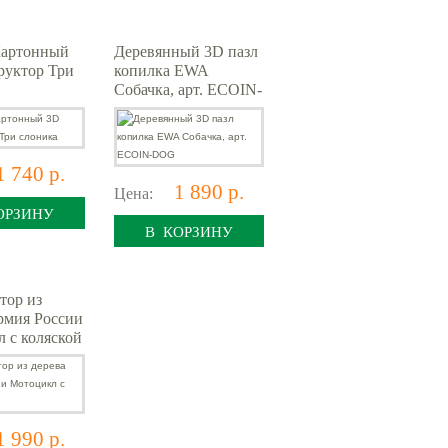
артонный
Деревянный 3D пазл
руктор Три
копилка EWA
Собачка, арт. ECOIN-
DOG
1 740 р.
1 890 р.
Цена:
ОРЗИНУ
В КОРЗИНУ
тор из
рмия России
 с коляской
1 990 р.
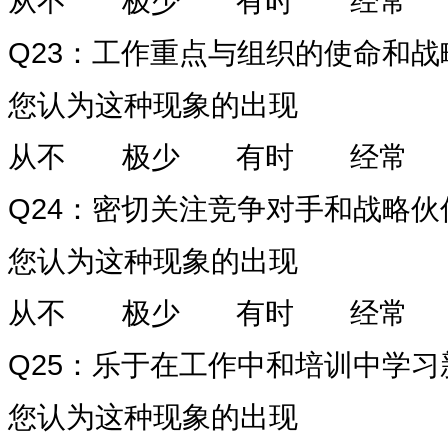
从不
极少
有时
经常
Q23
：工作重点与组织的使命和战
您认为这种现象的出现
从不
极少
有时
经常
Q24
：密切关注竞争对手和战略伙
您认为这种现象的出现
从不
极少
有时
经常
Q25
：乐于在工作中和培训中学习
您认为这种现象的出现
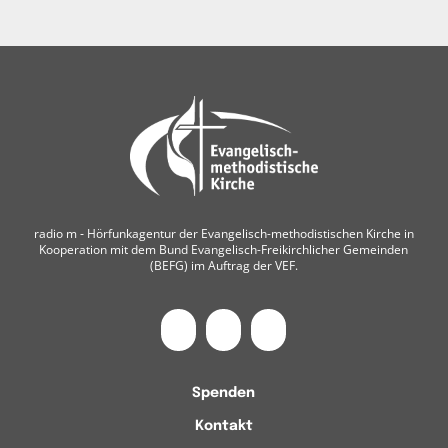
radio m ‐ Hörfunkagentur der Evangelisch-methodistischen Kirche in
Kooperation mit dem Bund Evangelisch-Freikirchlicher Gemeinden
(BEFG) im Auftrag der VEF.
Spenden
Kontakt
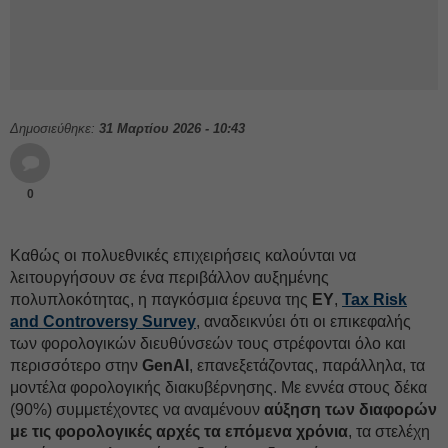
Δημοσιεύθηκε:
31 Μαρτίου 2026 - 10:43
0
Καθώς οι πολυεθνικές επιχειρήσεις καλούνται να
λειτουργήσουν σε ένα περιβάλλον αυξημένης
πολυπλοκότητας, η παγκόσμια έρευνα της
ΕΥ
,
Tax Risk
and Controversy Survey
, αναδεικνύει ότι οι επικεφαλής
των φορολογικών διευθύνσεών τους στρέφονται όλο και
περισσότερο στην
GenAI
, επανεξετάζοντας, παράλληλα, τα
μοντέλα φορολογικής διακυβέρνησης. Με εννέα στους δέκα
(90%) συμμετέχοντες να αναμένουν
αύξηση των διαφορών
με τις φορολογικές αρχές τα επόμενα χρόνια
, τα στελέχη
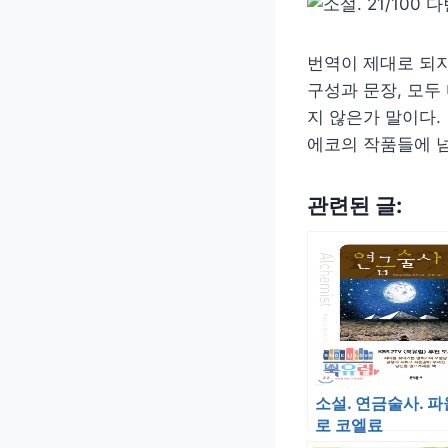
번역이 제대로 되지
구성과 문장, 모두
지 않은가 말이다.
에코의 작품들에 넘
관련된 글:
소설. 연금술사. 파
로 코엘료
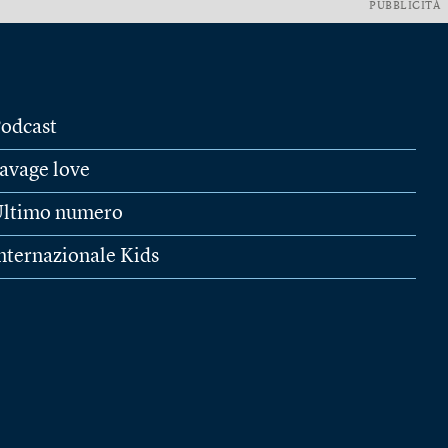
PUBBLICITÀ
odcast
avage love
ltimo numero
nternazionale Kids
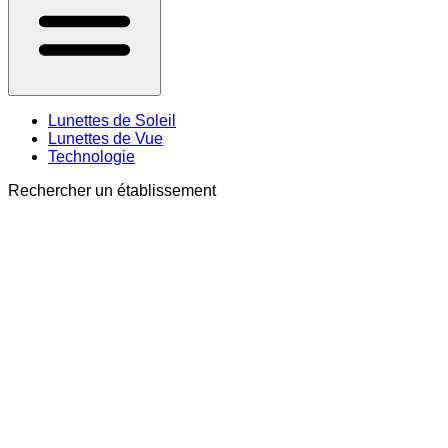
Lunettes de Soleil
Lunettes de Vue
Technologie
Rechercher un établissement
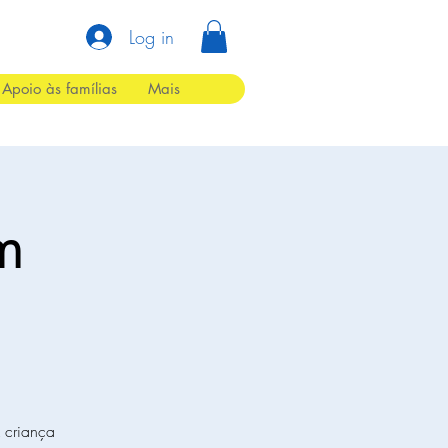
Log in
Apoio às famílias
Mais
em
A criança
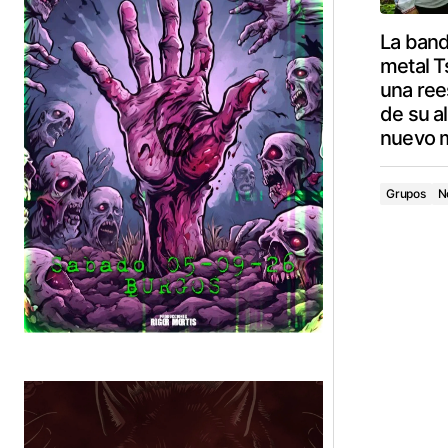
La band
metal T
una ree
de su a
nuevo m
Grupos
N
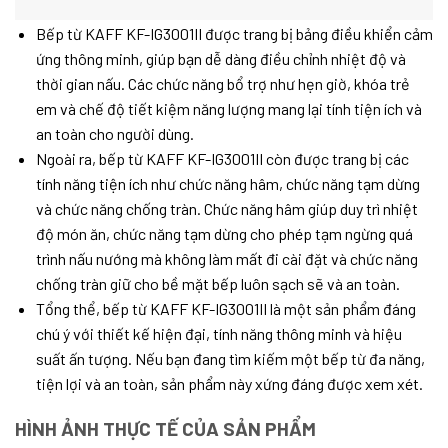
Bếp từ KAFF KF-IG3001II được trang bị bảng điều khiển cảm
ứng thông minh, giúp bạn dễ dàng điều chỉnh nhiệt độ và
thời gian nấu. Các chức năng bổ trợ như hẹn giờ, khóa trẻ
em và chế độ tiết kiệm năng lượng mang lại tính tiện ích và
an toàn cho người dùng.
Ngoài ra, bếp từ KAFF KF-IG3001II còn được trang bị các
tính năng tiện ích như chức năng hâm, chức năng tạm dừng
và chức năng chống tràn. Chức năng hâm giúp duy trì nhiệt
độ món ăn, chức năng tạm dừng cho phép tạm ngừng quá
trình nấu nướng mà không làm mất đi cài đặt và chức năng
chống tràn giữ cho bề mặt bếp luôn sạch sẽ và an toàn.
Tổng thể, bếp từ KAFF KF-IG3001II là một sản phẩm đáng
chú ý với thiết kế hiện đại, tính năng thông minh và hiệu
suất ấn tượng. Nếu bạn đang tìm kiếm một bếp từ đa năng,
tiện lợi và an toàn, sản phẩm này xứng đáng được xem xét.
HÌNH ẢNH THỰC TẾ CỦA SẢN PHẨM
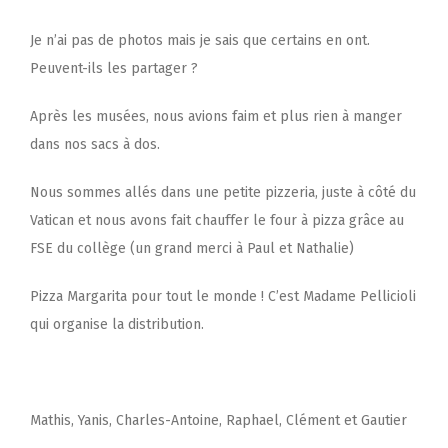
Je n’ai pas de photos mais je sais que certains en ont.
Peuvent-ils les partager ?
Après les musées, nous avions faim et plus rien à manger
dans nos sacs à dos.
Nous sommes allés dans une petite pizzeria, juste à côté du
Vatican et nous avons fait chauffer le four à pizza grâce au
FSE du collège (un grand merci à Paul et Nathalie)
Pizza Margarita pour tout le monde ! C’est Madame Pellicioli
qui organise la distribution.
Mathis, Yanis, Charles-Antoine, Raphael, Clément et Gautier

──────────────────────────────

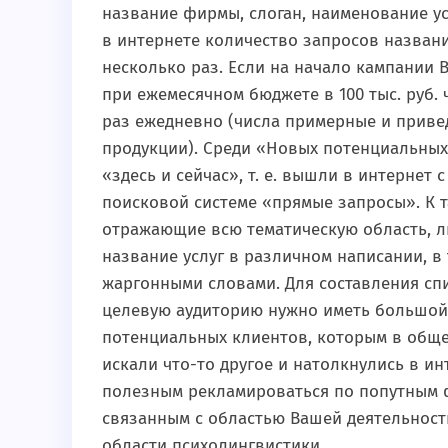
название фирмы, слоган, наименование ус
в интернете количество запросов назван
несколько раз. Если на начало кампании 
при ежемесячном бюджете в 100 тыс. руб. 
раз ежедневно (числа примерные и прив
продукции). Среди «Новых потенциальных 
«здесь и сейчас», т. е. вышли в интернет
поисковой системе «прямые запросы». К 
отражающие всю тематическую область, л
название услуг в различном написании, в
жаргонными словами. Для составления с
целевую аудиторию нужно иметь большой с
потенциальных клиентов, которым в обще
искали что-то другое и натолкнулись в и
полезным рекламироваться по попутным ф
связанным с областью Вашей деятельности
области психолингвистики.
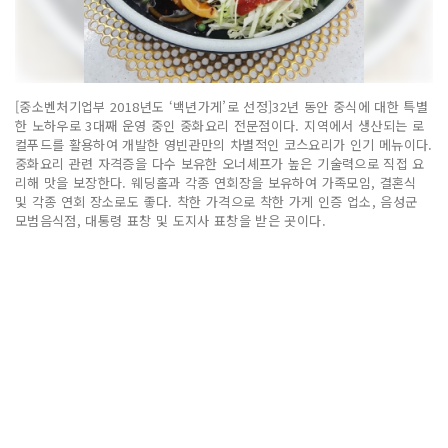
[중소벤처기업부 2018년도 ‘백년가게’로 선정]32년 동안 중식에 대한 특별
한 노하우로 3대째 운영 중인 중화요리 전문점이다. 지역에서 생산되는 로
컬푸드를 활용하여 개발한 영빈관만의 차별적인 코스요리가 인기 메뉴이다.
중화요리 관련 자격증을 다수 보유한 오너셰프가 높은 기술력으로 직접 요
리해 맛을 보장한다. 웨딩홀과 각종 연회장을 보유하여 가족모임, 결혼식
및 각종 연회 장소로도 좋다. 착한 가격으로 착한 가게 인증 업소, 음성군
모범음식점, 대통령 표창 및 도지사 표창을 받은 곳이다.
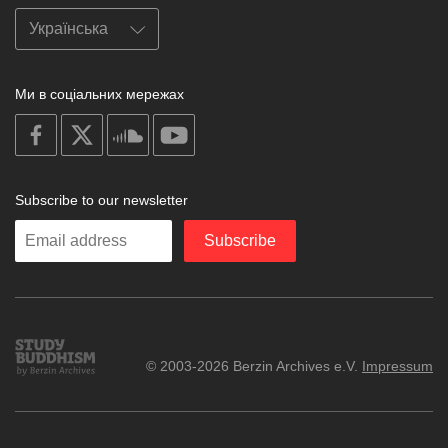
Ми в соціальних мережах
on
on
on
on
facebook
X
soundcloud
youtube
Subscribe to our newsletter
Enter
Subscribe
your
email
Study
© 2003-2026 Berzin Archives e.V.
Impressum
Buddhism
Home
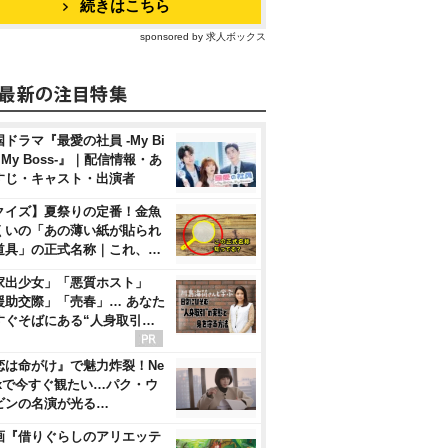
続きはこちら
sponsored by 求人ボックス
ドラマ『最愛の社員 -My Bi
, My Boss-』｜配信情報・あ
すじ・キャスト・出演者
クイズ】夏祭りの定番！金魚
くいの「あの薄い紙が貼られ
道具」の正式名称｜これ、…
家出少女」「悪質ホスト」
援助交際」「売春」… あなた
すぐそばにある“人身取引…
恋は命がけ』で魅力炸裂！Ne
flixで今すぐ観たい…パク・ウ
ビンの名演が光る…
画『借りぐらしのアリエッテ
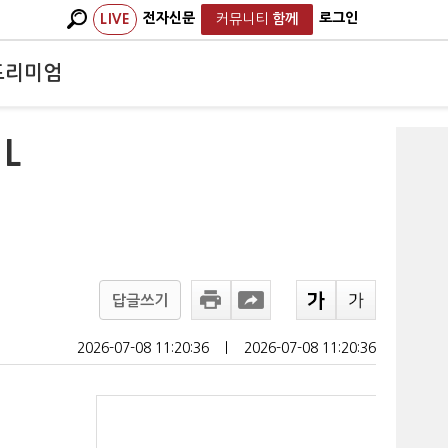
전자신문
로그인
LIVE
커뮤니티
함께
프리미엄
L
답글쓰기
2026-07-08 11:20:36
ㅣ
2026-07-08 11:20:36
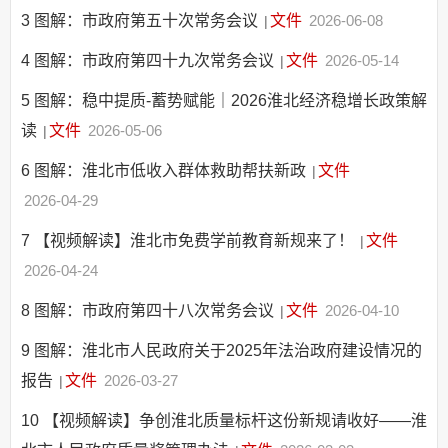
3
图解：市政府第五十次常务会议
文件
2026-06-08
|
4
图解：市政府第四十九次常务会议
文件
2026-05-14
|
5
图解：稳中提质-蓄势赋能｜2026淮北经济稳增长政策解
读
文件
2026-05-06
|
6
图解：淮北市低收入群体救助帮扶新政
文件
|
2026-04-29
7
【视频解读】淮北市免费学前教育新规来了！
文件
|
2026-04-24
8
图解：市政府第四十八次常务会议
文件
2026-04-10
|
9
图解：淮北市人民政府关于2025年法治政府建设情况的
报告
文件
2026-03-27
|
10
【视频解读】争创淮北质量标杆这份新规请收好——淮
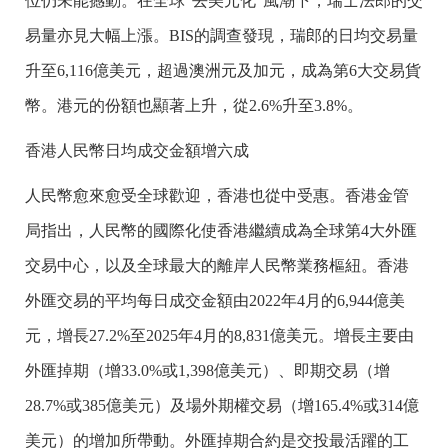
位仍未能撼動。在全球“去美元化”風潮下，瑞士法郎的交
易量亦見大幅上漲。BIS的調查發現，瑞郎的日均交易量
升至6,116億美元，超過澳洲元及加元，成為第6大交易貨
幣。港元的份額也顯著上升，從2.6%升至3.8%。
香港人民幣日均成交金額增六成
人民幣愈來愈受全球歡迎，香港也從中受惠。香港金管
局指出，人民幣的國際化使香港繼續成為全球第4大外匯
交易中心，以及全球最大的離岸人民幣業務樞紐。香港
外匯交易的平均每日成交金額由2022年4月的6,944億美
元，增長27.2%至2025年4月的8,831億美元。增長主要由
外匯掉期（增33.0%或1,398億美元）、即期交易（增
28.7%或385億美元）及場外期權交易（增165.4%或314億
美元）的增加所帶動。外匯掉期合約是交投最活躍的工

──────────────────────────────

Report all lines in the records that include the string "视频解读".

【视频解读】淮北市免费学前教育新规来了！
【视频解读】争创淮北质量标杆这份新规请收好——淮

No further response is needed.